Owen
LA VOIX DES FUGITIFS
Le rappeur Owen est de ceux qui tracent en silence. Pas les coups d’éclat, pas les polémiques, pas le forcing algorithmique. Originaire de Cholet, désormais installé à Angers, il préfère l’artisanat à l’esbroufe. La Voix des Fugitifs, son deuxième EP solo, est à l’image de cette démarche : dense et fidèle.

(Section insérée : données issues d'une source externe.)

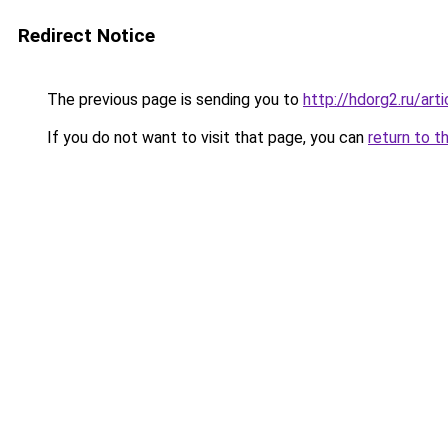
Redirect Notice
The previous page is sending you to
http://hdorg2.ru/ar
If you do not want to visit that page, you can
return to t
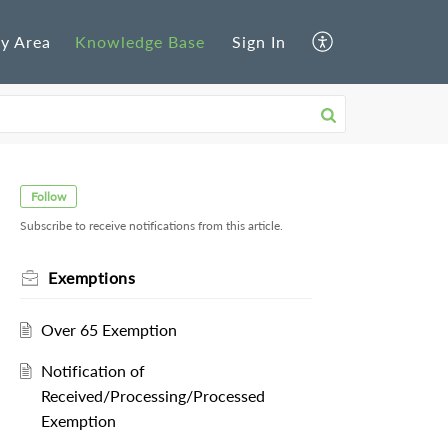
y Area
Knowledge Base
Sign In
Follow
Subscribe to receive notifications from this article.
Exemptions
Over 65 Exemption
Notification of
Received/Processing/Processed
Exemption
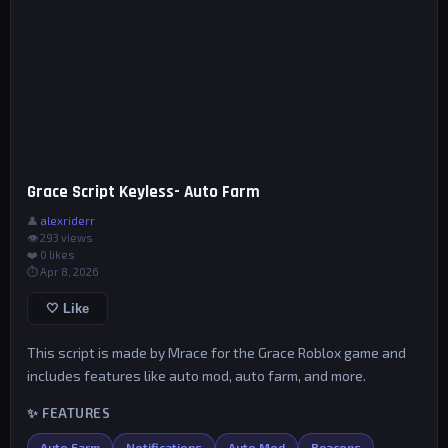
Grace Script Keyless- Auto Farm
👤
alexriderr
👁 293 views
❤️
0
likes
⏱ Apr 8, 2026
🤍 Like
This script is made by Mrace for the Grace Roblox game and
includes features like auto mod, auto farm, and more.
✨ FEATURES
Auto Farm
Notifications
Auto Mod
Beacons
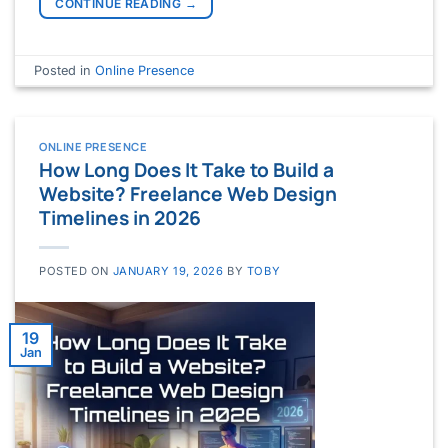
CONTINUE READING
→
Posted in
Online Presence
ONLINE PRESENCE
How Long Does It Take to Build a
Website? Freelance Web Design
Timelines in 2026
POSTED ON
JANUARY 19, 2026
BY
TOBY
19
Jan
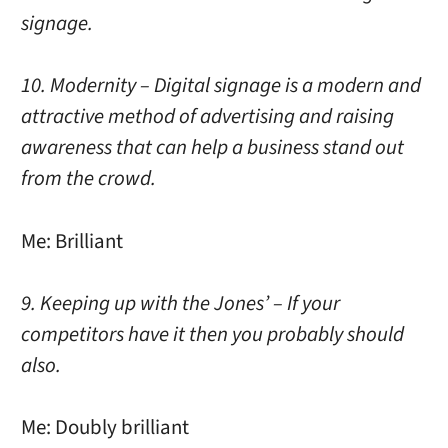
signage.
10. Modernity – Digital signage is a modern and
attractive method of advertising and raising
awareness that can help a business stand out
from the crowd.
Me: Brilliant
9. Keeping up with the Jones’ – If your
competitors have it then you probably should
also.
Me: Doubly brilliant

Après un premier EP, Gloomy Weather (2023), qui posait les bases d’un rap introspectif aux teintes grisâtres, Owen revient avec un EP bien plus ample. Ici, la météo intérieure s’est faite plus contrastée, plus sonore aussi. La Voix des Fugitifs n’est pas qu’un EP, c’est un manifeste doux-amer, conçu en studio avec une équipe de proches – beatmakers, musiciens, ingés, DA – tous membres d’un cercle de confiance qui sonne comme une famille artistique. L’EP sort sous le sceau d’une autonomie revendiquée : celle de quelqu’un qui rappe, mais aussi qui crée sa propre marque de sape (Maison du Linge) et choisit ses chemins, même hors projecteurs.

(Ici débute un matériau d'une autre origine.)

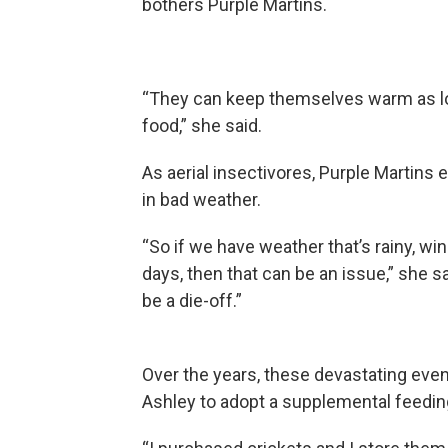
bothers Purple Martins.
“They can keep themselves warm as long
food,” she said.
As aerial insectivores, Purple Martins
in bad weather.
“So if we have weather that’s rainy, wind
days, then that can be an issue,” she s
be a die-off.”
Over the years, these devastating eve
Ashley to adopt a supplemental feedin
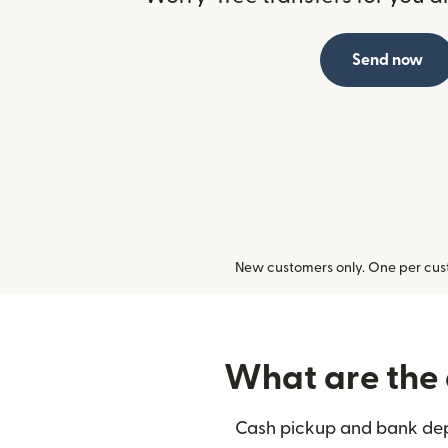
Send now
New customers only. One per cust
What are the 
Cash pickup and bank depo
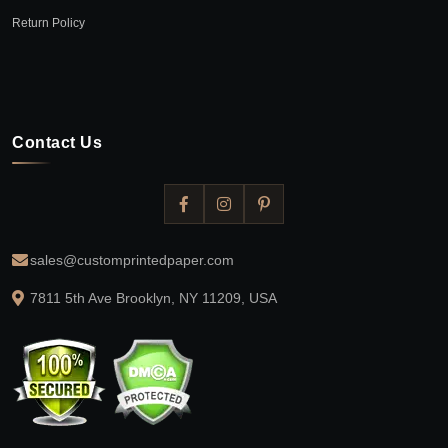
Return Policy
Contact Us
sales@customprintedpaper.com
7811 5th Ave Brooklyn, NY 11209, USA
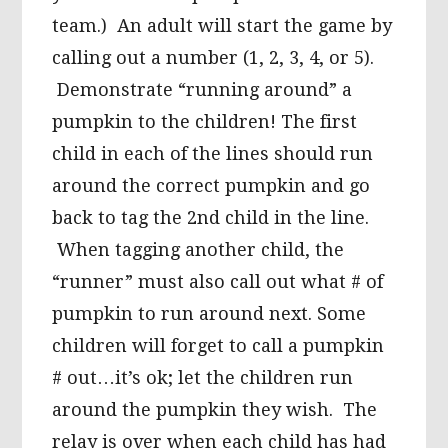
team.) An adult will start the game by
calling out a number (1, 2, 3, 4, or 5).
Demonstrate “running around” a
pumpkin to the children! The first
child in each of the lines should run
around the correct pumpkin and go
back to tag the 2nd child in the line.
When tagging another child, the
“runner” must also call out what # of
pumpkin to run around next. Some
children will forget to call a pumpkin
# out…it’s ok; let the children run
around the pumpkin they wish. The
relay is over when each child has had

Le titre de l’EP en dit long : La Voix des Fugitifs fait référence au Voice of the Fugitive, journal abolitionniste canadien fondé en 1851 par Henry et Mary Bibb. Owen prend position sans faire de militantisme à la truelle : il inscrit sa musique dans une filiation d’engagement, de transmission et de survie. L’EP s’écoute comme un carrefour entre récit personnel et mémoire collective, entre errance post-moderne et enracinement africain. Sur « Toni Kroos », morceau pivot du projet, le propos se durcit. Sur une prod soulful signée Sombrelune, Owen mêle son envie de faire du paplar et ses souvenirs d’éducation africaine à un extrait audio de l’intellectuel Mbeko Tabula. Le texte frappe juste : « Éducation africaine, Les tontons les tantines, Les cle-ons, les frangines, Soudé sans les centimes, Le terrain au pays, le sujet est sensible. » Ici, la diaspora n’est pas un fantasme d’exil, mais une blessure à vif, un « chez soi » toujours repoussé.

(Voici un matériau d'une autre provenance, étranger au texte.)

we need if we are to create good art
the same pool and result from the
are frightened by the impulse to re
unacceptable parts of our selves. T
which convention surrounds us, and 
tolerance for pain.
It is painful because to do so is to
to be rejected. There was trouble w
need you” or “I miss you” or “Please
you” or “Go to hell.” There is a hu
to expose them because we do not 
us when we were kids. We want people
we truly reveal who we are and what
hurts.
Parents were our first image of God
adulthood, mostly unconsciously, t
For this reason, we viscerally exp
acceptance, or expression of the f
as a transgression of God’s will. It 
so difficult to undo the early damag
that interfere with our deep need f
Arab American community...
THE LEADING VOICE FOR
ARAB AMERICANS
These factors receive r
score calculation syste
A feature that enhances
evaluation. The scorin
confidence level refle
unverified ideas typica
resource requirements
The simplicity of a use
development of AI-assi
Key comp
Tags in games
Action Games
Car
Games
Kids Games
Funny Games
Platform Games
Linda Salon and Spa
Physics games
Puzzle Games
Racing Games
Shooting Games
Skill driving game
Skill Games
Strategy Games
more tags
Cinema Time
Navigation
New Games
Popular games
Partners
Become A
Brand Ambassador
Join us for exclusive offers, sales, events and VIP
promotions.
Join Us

L’un des grands mérites de ce disque, c’est sa richesse sonore. Le résultat est un patchwork élégant entre samples soulful, instrumentation live et textures électroniques. L’EP ne suit pas une ligne esthétique figée : il ose les virages. Par exemple, « Africa Star Café », avec son petit goût dancehall tamisé (prod signée Xoxorcess, Fadjee! & Bill Mondo) ou à l’opposé, « Bohemian Citizen », ballade spleenétique, où les formules poétiques (« L’espoir indique le vide sur la boussole ») se détachent comme des lucioles dans un décor noyé de pluie. Mention spéciale à « Nuit longue et café froid », morceau aux accents de spleen post-rupture. Owen s’y livre à nu, jusqu’à couper les drums au deuxième couplet, comme pour laisser parler le silence. « T’es devenue la belle sans sa pauvre bête » : il y a quelque chose de désarmant dans la simplicité de cette phrase, entre tendresse et fatalisme. Owen ne fait pas de l’égotrip pour briller, mais pour se construire. Sur « Minnesota vs Oklahoma » (en feat avec STI), les deux rappeurs s’amusent d’un passe-passe final qui flirte avec l’exercice de style, mais sans jamais perdre l’équilibre.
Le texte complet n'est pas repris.